Digital computers store information using only two values (such as -5 volts and +5 volts) in each storage device. Analog computers use a continuous range of values (such as between -5 and +5) so that a value stored as 3.275 in an analog computer would map onto a different value than 3.5 does. In a digital computer, both of these would be taken to represent a 1, which is what +5 is mapped onto. Different kinds of circuits are used as adders, subtractors, and logic gates.
Is the world really analog? I mean, from a microscopic view, that the world is composed of atoms (or small particles). It is not continuous, more like digital. [Yi-Pin Wang]
MIT physicist Edward Fredkin has posited the view that at the most basic level the universe is digital. He argues that it is the patterns that determine the structure of our world, rather than the particular substrate in which the patterns are embedded. This all gets quite philosophical pretty quickly, but if you have an interest in theoretical physics and computer science you may find his thinking stimulating. An interesting introduction to his thinking is provided by the journalist Robert Wright in his book Three Scientists and their Gods.

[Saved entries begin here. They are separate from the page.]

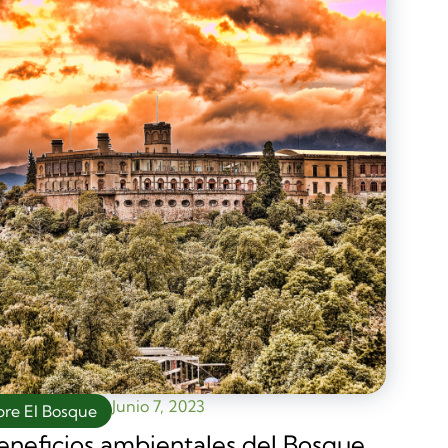
Junio 7, 2023
bre El Bosque
eneficios ambientales del Bosque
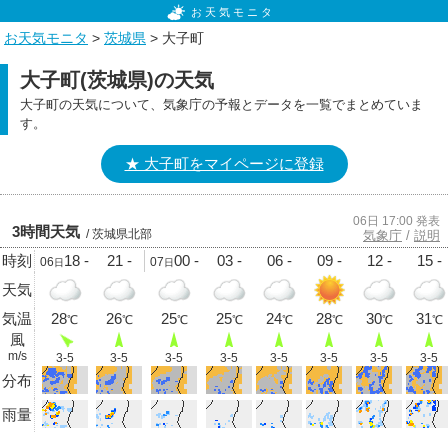
お天気モニタ
お天気モニタ
>
茨城県
> 大子町
大子町(茨城県)の天気
大子町の天気について、気象庁の予報とデータを一覧でまとめていま
す。
★ 大子町をマイページに登録
06日 17:00 発表
3時間天気
/ 茨城県北部
気象庁
/
説明
時刻
18 -
21 -
00 -
03 -
06 -
09 -
12 -
15 -
06
07
日
日
天気
気温
28
26
25
25
24
28
30
31
℃
℃
℃
℃
℃
℃
℃
℃
風
m/s
3-5
3-5
3-5
3-5
3-5
3-5
3-5
3-5
分布
雨量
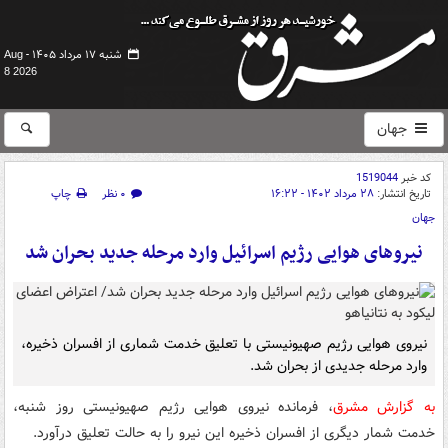
شنبه ۱۷ مرداد ۱۴۰۵ -
Aug
8 2026
جهان
کد خبر
1519044
تاریخ انتشار:
۲۸ مرداد ۱۴۰۲ - ۱۶:۲۲
۰ نظر
چاپ
جهان
نیروهای هوایی رژیم اسرائیل وارد مرحله جدید بحران شد
نیروی هوایی رژیم صهیونیستی با تعلیق خدمت شماری از افسران ذخیره،
وارد مرحله جدیدی از بحران شد.
به گزارش مشرق
، فرمانده نیروی هوایی رژیم صهیونیستی روز شنبه،
خدمت شمار دیگری از افسران ذخیره این نیرو را به حالت تعلیق درآورد.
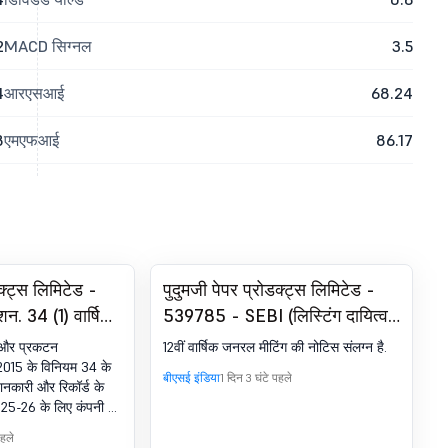
2
MACD सिग्नल
3.5
4
आरएसआई
68.24
8
एमएफआई
86.17
डक्ट्स लिमिटेड -
पुदुमजी पेपर प्रोडक्ट्स लिमिटेड -
न. 34 (1) वार्षिक
539785 - SEBI (लिस्टिंग दायित्व
और प्रकटन आवश्यकताएं) विनियम,
व और प्रकटन
12वीं वार्षिक जनरल मीटिंग की नोटिस संलग्न है.
2015 के विनियम 30 के प्रावधान के
2015 के विनियम 34 के
बीएसई इंडिया
1 दिन 3 घंटे पहले
नकारी और रिकॉर्ड के
अनुसार कंपनी की 12वीं वार्षिक जनरल
2025-26 के लिए कंपनी की
मीटिंग की नोटिस जमा करना.
है. उक्त वार्षिक रिपोर्ट
पहले
www.pudumjee.com पर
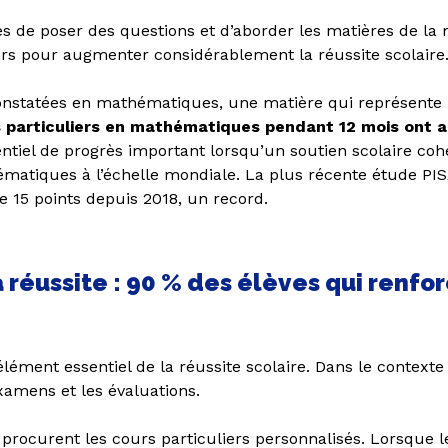
e poser des questions et d’aborder les matières de la m
ers pour augmenter considérablement la réussite scolaire
constatées en mathématiques, une matière qui représente 
s particuliers en mathématiques pendant 12 mois ont a
iel de progrès important lorsqu’un soutien scolaire cohér
matiques à l’échelle mondiale. La plus récente étude PI
 15 points depuis 2018, un record.
la réussite : 90 % des élèves qui renf
élément essentiel de la réussite scolaire. Dans le contexte 
xamens et les évaluations.
ocurent les cours particuliers personnalisés. Lorsque les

I don't understand the whole process of what happens when you turn a computer on.
Things are pretty complicated in those first few seconds. The first thing that happens is that the power supply sends a signal to one of the pins on the CPU (central processing unit). That pin resets the CPU, causing some initial values to be set in the registers. One of the values that is set is the address for the first instruction to be read from RAM (random access memory). That instruction is typically located in the bootstrap ROM (read only memory). It contains a program that will set the computer up for basic operation. Usually it reads additional programming in from the hard disk drive. This additional programming is the operating system (OS). The operating system provides the basic services that are used by application programs. Of course, this is a very abbreviated account. Thousands of operations take place to achieve this result.
From that time on the computer repeatedly goes through a fetch-interpret-execute-increment cycle. It fetches the next program instruction from memory, interprets it, carries out the activity associated with the code in that instruction, and increments the program counter to point to the next instruction in memory. At any given time, the computer is executing only one instruction. Because it can do this so quickly the machine can be made to appear as if it is doing multiple things at one time.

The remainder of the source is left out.